Some days are a fuck fest no matter what you do. While California is burning, I have been busy trying to put out fires in my personal life. Is it the heat? Is the perfect beach weather not got that great a spin on it for the days when the teens are home and the husband is off work? When the laundry needs to get done and someone has to make lunch?

How about the lesser than less fortunate? Who’ve been up all night sucking on a glass pipe?


So, the other day, I was waiting at a light at a busy intersection and a crazy person walked across the street against the light. With a white hoodie pulled way over his or her head, I couldn’t see the person’s face at all. It had a rope in one hand, twisted with a noose coming out of its fist. Waving the noose as it strode across the boulevard and walked RIGHT INTO THE PATH OF A CITY BUS. The bus was barreling along with the light in its favor, probably 45 miles an hour. I’m stuck in my car, waiting to turn left and the proverbial train wreck was not watchable. I closed my eyes. I covered them with my hands. I felt my entire stomach do a gymnastic routine worthy of Olympic tryouts. And when I looked again, merely peeping at what I expected to be far flung body parts, the crazy was standing an inch past where the bus had pummeled through, screaming in outrage. Then this person proceeded across the intersection in a haphazard path, striking each car with a swing of the rope. “A whack for you motherfucker!” So I called 911 and, after being put on hold for a few minutes for a nonemergency, asked if anyone was not too busy could they come and make sure the person swinging a rope couldn’t be somehow taken somewhere. Maybe for iced tea or something.

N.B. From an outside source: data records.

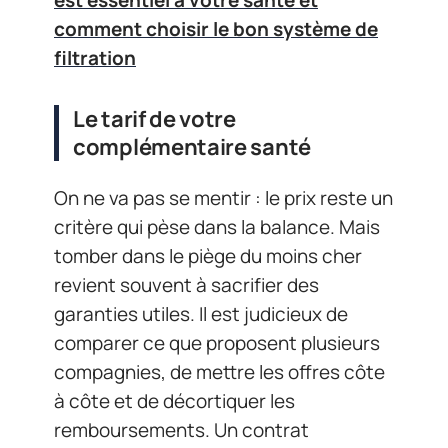
est essentiel à votre santé et
comment choisir le bon système de
filtration
Le tarif de votre
complémentaire santé
On ne va pas se mentir : le prix reste un
critère qui pèse dans la balance. Mais
tomber dans le piège du moins cher
revient souvent à sacrifier des
garanties utiles. Il est judicieux de
comparer ce que proposent plusieurs
compagnies, de mettre les offres côte
à côte et de décortiquer les
remboursements. Un contrat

You’d think that was enough excitement for one day, but NO. Of course not. Once I made that left hand turn and drove up the street to the post office, I failed to detect danger in the guy hanging out outside, listening to his earplugs. So I was totally unprepared to come out of the post office two minutes later (much to HIS SURPRISE there was no line) and find him looking into my tinted back window. I thought I was smarter, but for a second I wondered if he might have a legit reason for what he was doing. Despite his “I’ve-been-in-the-heat-for-two-days-at-least-in-these-clothes-look”, I thought perhaps he was using the tint on my window to make sure his hair was pretty. Then he leaned in closer, pressed his face against the glass and cupped his hand around the side of his face to keep the glare out. At which point I yelled, “HEY!!!” For a split suspension in time he looked at me like he might rush me and pound me into the pavement. And I wasn’t all that scared because I was still standing in the open door of the post office. But instead he pulls a second t-shirt out from somewhere and throws it over his head. Like a t-shirt doo rag, without tying it nicely. Then he walks across the street into the maze of apartment complexes.

The 911 operator was much more excited by this event than the last one. Hurried me off the phone to get an officer out there. Wanted to know if I would wait for the officer.

I spent an hour in that same post office parking lot last week waiting for AAA to come and give me a battery charge. It was NOT FUN. And it was HOT. I also remember distinctly waiting for an hour and forty-five minutes for the police to come when our house was burglarized a year ago. They never caught any of them or got our stuff back.

So I was thinking, noooooooooo. I had an appointment to get to anyway. I have a friend in town and we were meeting for 11am Bloody Mary’s.

Put into perspective, today’s teen dramas and hostile husband reaction don’t seem as life sucking as I thought.

But what I wouldn’t give to be back at the hotel with my friend sipping on a Mary and chomping on a celery stick.